Best Thing I've Read Today

Jason Linkins nails it with his media analysis of why "Meet The Press" won't be any better with Chuck Todd as moderator than it's done with David Gregory in that role...

As I've previously explained, none of these Sunday shows get impressive ratings as a general rule. And that's because their audience is basically limited to three groups of people: Beltway insiders, really old people, and people who have become immobilized on a semi-permanent basis and are thus unable to reach their remote controls and change the channel.
Then Linkins compares "Meet The Press" with the newest Sunday topical show, which just happens to be hosted by a comedian on HBO...
One of the best things that has happened to broadcast news this year is the advent of HBO's new show, "Last Week Tonight." "Last Week Tonight" was advertised in a shaggy-dog sort of way, with its host -- former Daily Show correspondent and fill-in host John Oliver -- explaining what a poor job the show was going to do at keeping up with the newscycle and reporting the news. Then it debuted, and instantly demonstrated that what they'd always intended was to do a better job then everyone else. (The fact that it is, technically, a "Sunday show" is not a coincidence.)

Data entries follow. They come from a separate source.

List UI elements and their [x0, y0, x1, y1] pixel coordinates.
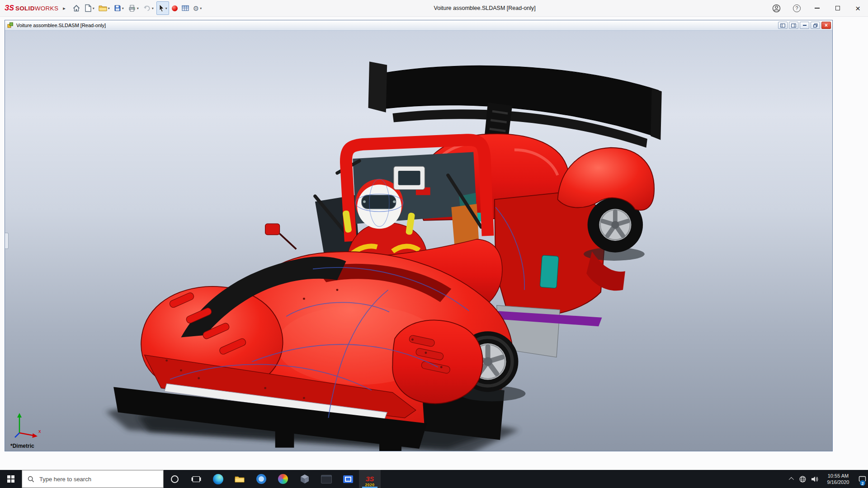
document-restore-button[interactable] [811, 22, 820, 29]
edge-button[interactable] [207, 470, 229, 488]
chevron-up-icon [789, 477, 794, 482]
design-table-button[interactable] [180, 2, 190, 14]
network-button[interactable] [797, 470, 808, 488]
maximize-button[interactable] [827, 0, 848, 16]
right-front-fender[interactable] [392, 320, 482, 404]
select-cursor-icon [158, 4, 165, 12]
action-center-button[interactable]: 2 [856, 470, 868, 488]
new-document-dropdown-icon[interactable]: ▾ [93, 6, 94, 10]
new-document-button[interactable]: ▾ [83, 2, 96, 14]
cube-app-button[interactable] [294, 470, 316, 488]
open-dropdown-icon[interactable]: ▾ [108, 6, 110, 10]
media-app-icon [343, 475, 353, 483]
close-icon: × [855, 4, 860, 13]
cube-app-icon [300, 474, 309, 484]
media-app-button[interactable] [337, 470, 359, 488]
undo-button[interactable]: ▾ [142, 2, 155, 14]
document-titlebar[interactable]: Voiture assomblee.SLDASM [Read-only] × [5, 20, 832, 31]
screen: ЗS SOLIDWORKS ▸ ▾ ▾ ▾ ▾ [0, 0, 868, 488]
document-close-button[interactable]: × [821, 22, 831, 29]
document-minimize-button[interactable] [800, 22, 809, 29]
appearance-sphere-icon [172, 5, 178, 11]
tray-overflow-button[interactable] [785, 470, 797, 488]
brand-name-light: WORKS [35, 5, 59, 12]
quick-access-toolbar: ▾ ▾ ▾ ▾ ▾ ▾ [71, 1, 203, 15]
minimize-button[interactable] [807, 0, 827, 16]
solidworks-logo-icon: ЗS [5, 4, 14, 12]
help-icon: ? [793, 5, 801, 12]
window-controls: ? × [766, 0, 868, 16]
solidworks-taskbar-button[interactable]: ЗS 2020 [359, 470, 381, 488]
task-view-icon [193, 476, 200, 482]
clock-date: 9/16/2020 [827, 479, 849, 485]
select-tool-dropdown-icon[interactable]: ▾ [165, 6, 167, 10]
cortana-button[interactable] [164, 470, 185, 488]
console-app-button[interactable] [316, 470, 337, 488]
file-explorer-icon [235, 475, 245, 483]
home-button[interactable] [71, 2, 82, 14]
browser-button[interactable] [250, 470, 272, 488]
workspace: Voiture assomblee.SLDASM [Read-only] × [0, 17, 868, 470]
appearance-button[interactable] [170, 2, 179, 14]
helmet-visor [362, 195, 396, 209]
view-orientation-label: *Dimetric [10, 443, 34, 449]
pane-layout-left-button[interactable] [778, 22, 788, 29]
pane-right-icon [791, 23, 796, 28]
graphics-viewport[interactable]: x *Dimetric [5, 31, 832, 451]
photos-button[interactable] [272, 470, 294, 488]
orientation-triad: x [12, 410, 45, 440]
undo-dropdown-icon[interactable]: ▾ [152, 6, 154, 10]
solidworks-brand: ЗS SOLIDWORKS [5, 4, 58, 12]
taskbar-search[interactable] [22, 470, 164, 488]
cortana-icon [171, 475, 179, 483]
side-window [540, 255, 559, 288]
triad-x-axis [19, 433, 34, 436]
document-close-icon: × [825, 23, 828, 28]
brand-name-bold: SOLID [15, 5, 35, 12]
design-table-icon [182, 5, 189, 11]
home-icon [72, 4, 80, 12]
feature-panel-collapse-handle[interactable] [5, 233, 9, 249]
assembly-document-icon [7, 22, 14, 28]
pane-layout-right-button[interactable] [789, 22, 798, 29]
app-titlebar: ЗS SOLIDWORKS ▸ ▾ ▾ ▾ ▾ [0, 0, 868, 17]
task-view-button[interactable] [185, 470, 207, 488]
save-dropdown-icon[interactable]: ▾ [122, 6, 124, 10]
print-button[interactable]: ▾ [127, 2, 140, 14]
account-icon [772, 4, 781, 13]
options-button[interactable]: ⚙ ▾ [192, 2, 203, 14]
triad-x-label: x [38, 428, 41, 434]
document-restore-icon [813, 23, 818, 28]
taskbar-clock[interactable]: 10:55 AM 9/16/2020 [820, 470, 856, 488]
system-tray: 10:55 AM 9/16/2020 2 [785, 470, 868, 488]
taskbar: ЗS 2020 10:55 AM 9/16/2020 2 [0, 470, 868, 488]
close-button[interactable]: × [848, 0, 868, 16]
console-app-icon [321, 475, 332, 483]
volume-button[interactable] [808, 470, 820, 488]
triad-z-axis [15, 433, 19, 437]
notification-badge: 2 [859, 480, 866, 486]
solidworks-taskbar-icon: ЗS [366, 475, 374, 483]
help-button[interactable]: ? [787, 0, 807, 16]
network-globe-icon [799, 475, 807, 483]
print-icon [128, 5, 136, 12]
save-button[interactable]: ▾ [113, 2, 125, 14]
select-tool-button[interactable]: ▾ [156, 1, 169, 15]
open-folder-icon [99, 5, 107, 12]
open-button[interactable]: ▾ [97, 2, 111, 14]
account-button[interactable] [766, 0, 787, 16]
file-explorer-button[interactable] [229, 470, 250, 488]
options-dropdown-icon[interactable]: ▾ [200, 6, 202, 10]
settings-gear-icon: ⚙ [193, 5, 199, 12]
side-mirror[interactable] [265, 224, 297, 249]
car-3d-model[interactable] [5, 31, 832, 451]
start-button[interactable] [0, 470, 22, 488]
clock-time: 10:55 AM [828, 473, 849, 479]
document-window-controls: × [778, 22, 831, 29]
menu-expand-arrow-icon[interactable]: ▸ [63, 5, 66, 11]
photos-icon [278, 474, 288, 484]
search-input[interactable] [38, 475, 153, 483]
print-dropdown-icon[interactable]: ▾ [137, 6, 139, 10]
maximize-icon [835, 6, 840, 10]
document-minimize-icon [803, 25, 807, 26]
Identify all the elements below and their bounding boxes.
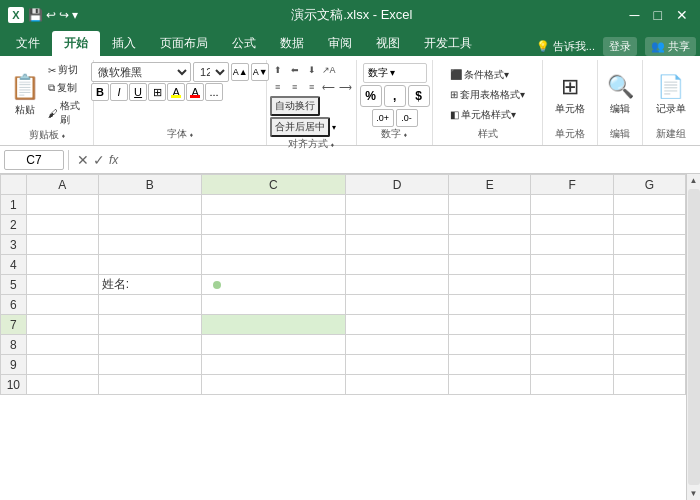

The speed with which "Last Week Tonight" has surpassed nearly all comers in terms of quality should really alarm people. It explains without being condescending. It gets "inside" the story without fronting like an "insider." It treats the audience as people who are capable of handling the material, while remaining concerned enough about the matter to show its audience things they don't already know. And then they really report the facts that have remained occluded. This is one of those enterprises where the secret, hidden information is actual information and not some pundit's exercise in counter-intuition.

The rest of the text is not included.